第11話
「だって、可愛くない女に、価値はないから。可愛くなければ愛されないし、愛されない女なんて、セックスに飽きられたらポイされる、使い捨ての消耗品です。私が小さいころ、お父さんはお母さんに、可愛くない女だって言ってました。ふてぶてしくて小じわの目立つ、口だけ達者な年増女だって言ってました。だからお母さんはぶたれるんです。愛されないんです、傷つけられるんです。可愛くないから、可愛くしてないから、それが一番賢い生き方だって、気づくことができなかったから。」
「でも私は、知ってるんです。可愛いは、正義だから。可愛いは、私たちの全てをいい方向へと導いてくれる、たった一つの処世術なんです。」
こらえきれずにテーブルを強く殴ると、カップに入っていたコーヒーの液体が散り散りになってばらまかれていくのがスローモーションで見えた。薄っぺらいテーブルクロスには収まらなかった茶色い水たまりは、私の履いている真っ白なレースが何重にも重ねられたスカートを汚していく。消えないシミが広がっていく様子を、黙って見つめる。
長い、長い沈黙が私と友梨の間に漂っていた。
小さな声で歓談している、隣の30代夫婦の会話が、ひどく遠くに聞こえる。ベビーカーには2、3歳くらいの赤ちゃんがすやすやと寝息を立てながら眠っている。男は赤ちゃんの頬に軽く触れて、「柔らかいね」と笑う。この世界に、これ以上幸せなことは見当たらないとでもいうような、幸せそうな笑顔で。
「相模さんは、かわいそうだね。」
かわいそう、という友梨の言葉に、一瞬頭がフリーズしかけてしまう。
「かわいそうだよ。自分のかけた呪いに、がんじがらめになってるんだよ。でもきっと、可愛いだけじゃ、ダメなんだよ。そのやり方じゃ、あなたの欲しいものは、手に入らないんだよ。」
私は弱弱しく首を振った。友梨の言っている言葉の意味が、ちっとも理解できない。考えようとすればするほど、頭が割れるように痛くなる。

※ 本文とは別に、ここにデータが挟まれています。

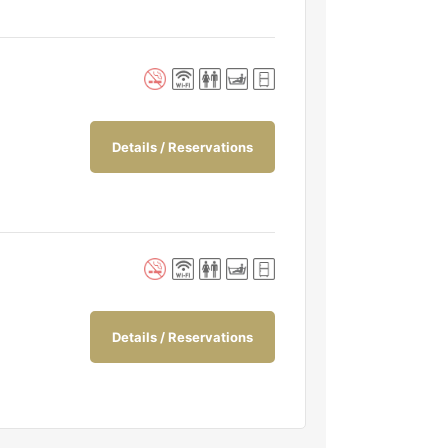
Details / Reservations
Details / Reservations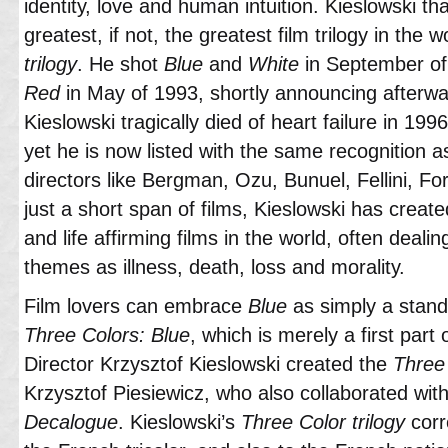
identity, love and human intuition. Kieslowski t
greatest, if not, the greatest film trilogy in the 
trilogy
. He shot
Blue
and
White
in September of 
Red
in May of 1993, shortly announcing afterwa
Kieslowski tragically died of heart failure in 19
yet he is now listed with the same recognition a
directors like Bergman, Ozu, Bunuel, Fellini, Fo
just a short span of films, Kieslowski has creat
and life affirming films in the world, often dealin
themes as illness, death, loss and morality.
Film lovers can embrace
Blue
as simply a stand 
Three Colors: Blue
, which is merely a first part
Director Krzysztof Kieslowski created the
Three 
Krzysztof Piesiewicz, who also collaborated wit
Decalogue
. Kieslowski’s
Three Color trilogy
corr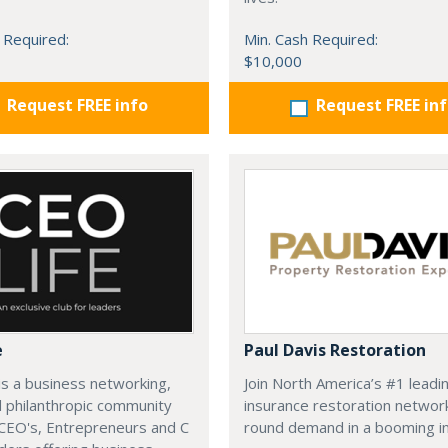
 Required:
Min. Cash Required:
$10,000
Request FREE info
Request FREE in
e
Paul Davis Restoration
is a business networking,
Join North America’s #1 leadi
d philanthropic community
insurance restoration networ
CEO's, Entrepreneurs and C
round demand in a booming in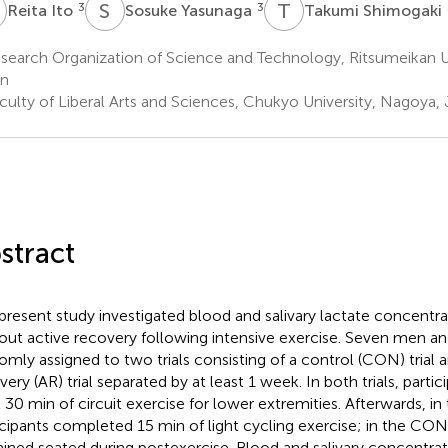
S
Y
T
S
3
3
Reita Ito
Sosuke Yasunaga
Takumi Shimogaki
earch Organization of Science and Technology, Ritsumeikan Un
an
culty of Liberal Arts and Sciences, Chukyo University, Nagoya,
stract
present study investigated blood and salivary lactate concentra
out active recovery following intensive exercise. Seven men 
omly assigned to two trials consisting of a control (CON) trial 
very (AR) trial separated by at least 1 week. In both trials, part
 30 min of circuit exercise for lower extremities. Afterwards, in t
icipants completed 15 min of light cycling exercise; in the CON t
ined seated during postexercise. Blood and salivary concentra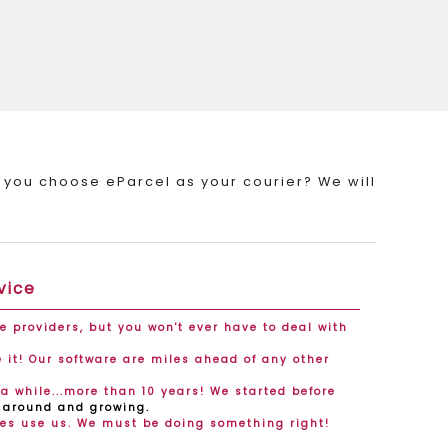
 you choose eParcel as your courier? We will
vice
ce providers, but you won't ever have to deal with
it! Our software are miles ahead of any other
a while...more than 10 years! We started before
l around and growing.
es use us. We must be doing something right!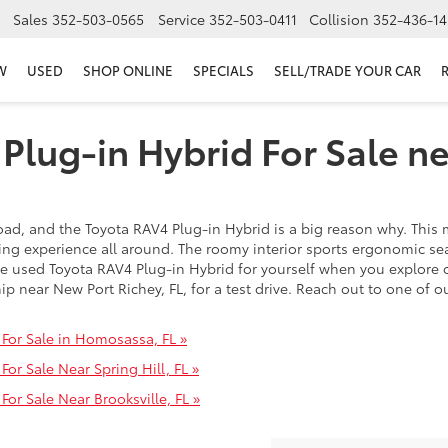
Sales
352-503-0565
Service
352-503-0411
Collision
352-436-14
W
USED
SHOP ONLINE
SPECIALS
SELL/TRADE YOUR CAR
Plug-in Hybrid For Sale n
oad, and the Toyota RAV4 Plug-in Hybrid is a big reason why. This 
ving experience all around. The roomy interior sports ergonomic s
he used Toyota RAV4 Plug-in Hybrid for yourself when you explore
ip near New Port Richey, FL, for a test drive. Reach out to one of 
For Sale in Homosassa, FL »
or Sale Near Spring Hill, FL »
or Sale Near Brooksville, FL »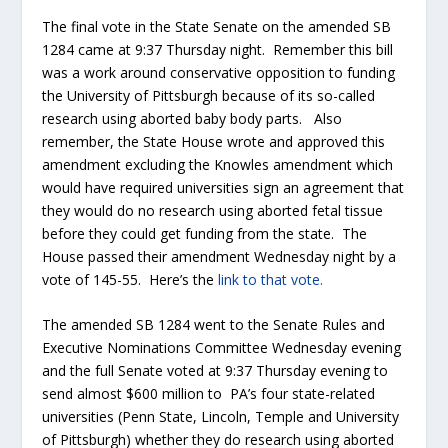
The final vote in the State Senate on the amended SB
1284 came at 9:37 Thursday night. Remember this bill
was a work around conservative opposition to funding
the University of Pittsburgh because of its so-called
research using aborted baby body parts. Also
remember, the State House wrote and approved this
amendment excluding the Knowles amendment which
would have required universities sign an agreement that
they would do no research using aborted fetal tissue
before they could get funding from the state. The
House passed their amendment Wednesday night by a
vote of 145-55. Here’s the
link to that vote.
The amended SB 1284 went to the Senate Rules and
Executive Nominations Committee Wednesday evening
and the full Senate voted at 9:37 Thursday evening to
send almost $600 million to PA’s four state-related
universities (Penn State, Lincoln, Temple and University
of Pittsburgh) whether they do research using aborted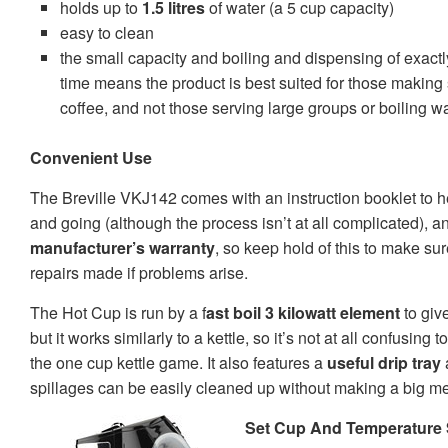
holds up to
1.5 litres
of water
(a 5 cup capacity)
easy to clean
the small capacity and boiling and dispensing of exact
time means the product is best suited for those making 
coffee, and not those serving large groups or boiling w
Convenient Use
The Breville VKJ142 comes with an instruction booklet to he
and going (although the process isn’t at all complicated), 
manufacturer’s warranty
, so keep hold of this to make su
repairs made if problems arise.
The Hot Cup is run by a f
ast boil 3 kilowatt element
to giv
but it works similarly to a kettle, so it’s not at all confusing
the one cup kettle game. It also features a
useful drip tray
spillages can be easily cleaned up without making a big m
Set Cup And Temperature 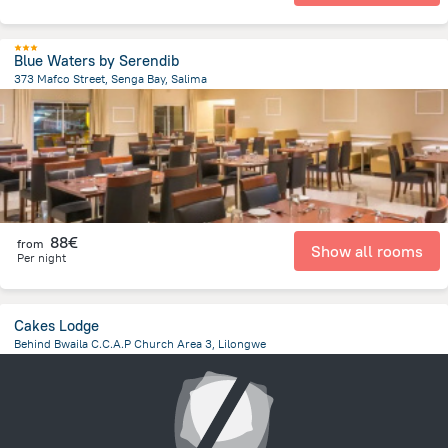
Blue Waters by Serendib
373 Mafco Street, Senga Bay, Salima
1.2 km
from the center of
Malawi
88€
from
Show all rooms
Per night
Cakes Lodge
Behind Bwaila C.C.A.P Church Area 3, Lilongwe
4.1 km
from the center of
Malawi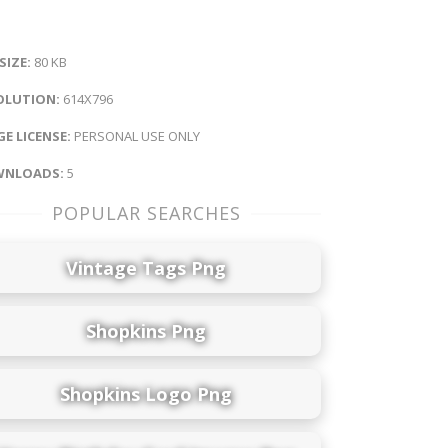
 SIZE:
80 KB
OLUTION:
614X796
E LICENSE:
PERSONAL USE ONLY
NLOADS:
5
POPULAR SEARCHES
Vintage Tags Png
Shopkins Png
Shopkins Logo Png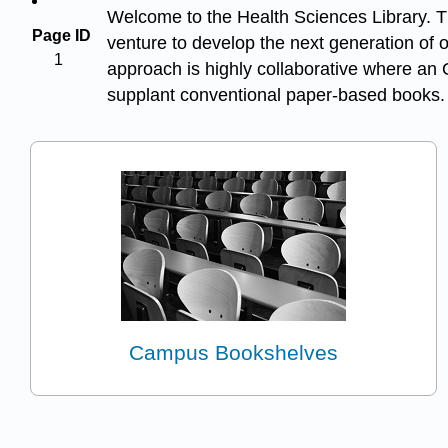
Welcome to the Health Sciences Library. Thi
Page ID
venture to develop the next generation of 
1
approach is highly collaborative where an 
supplant conventional paper-based books.
Campus Bookshelves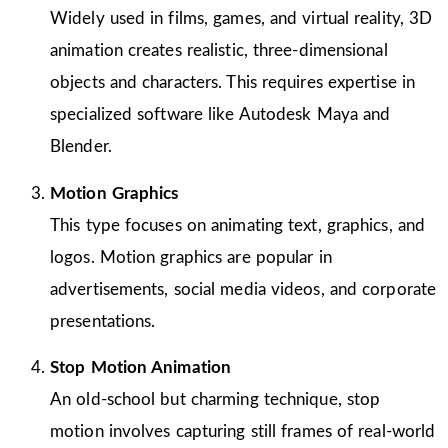
Widely used in films, games, and virtual reality, 3D
animation creates realistic, three-dimensional
objects and characters. This requires expertise in
specialized software like Autodesk Maya and
Blender.
Motion Graphics
This type focuses on animating text, graphics, and
logos. Motion graphics are popular in
advertisements, social media videos, and corporate
presentations.
Stop Motion Animation
An old-school but charming technique, stop
motion involves capturing still frames of real-world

数秒前に目覚めたベビーカーの赤ちゃんは、顔を真っ赤にしてぐずり始めている。ぐずれば、泣けば、お母さんが抱きしめてくれるということを、この子はもう分かっているのだろう。赤ちゃんの頬に伝う安全な涙に、強烈な嫉妬を覚える。
「教えてください友梨さん。麻琴の居場所。お願いです」
テーブルの上に肘をつき、頭を深く下げつづける私に根負けして、友梨はボールペンを取り出して、ナプキンに何かを書き付けた。西荻窪三丁目、メゾンハイツ305号室。友梨に何度も繰り返し、お礼の言葉を口にする。
カフェを出たときには、心の中に巣食っていた深い靄が晴れたように、清々しい気持ちがした。眼前には雨の降ったあとの空が広がっていて、雲と雲の間からは天使の梯子が伸びているのが見えた。
全てが上手くいく。きっと麻琴は、私のところに戻ってきてくれる。そんな予感に、胸を膨らませている。
友梨の言葉は、もう私の記憶の中から抹消されていた。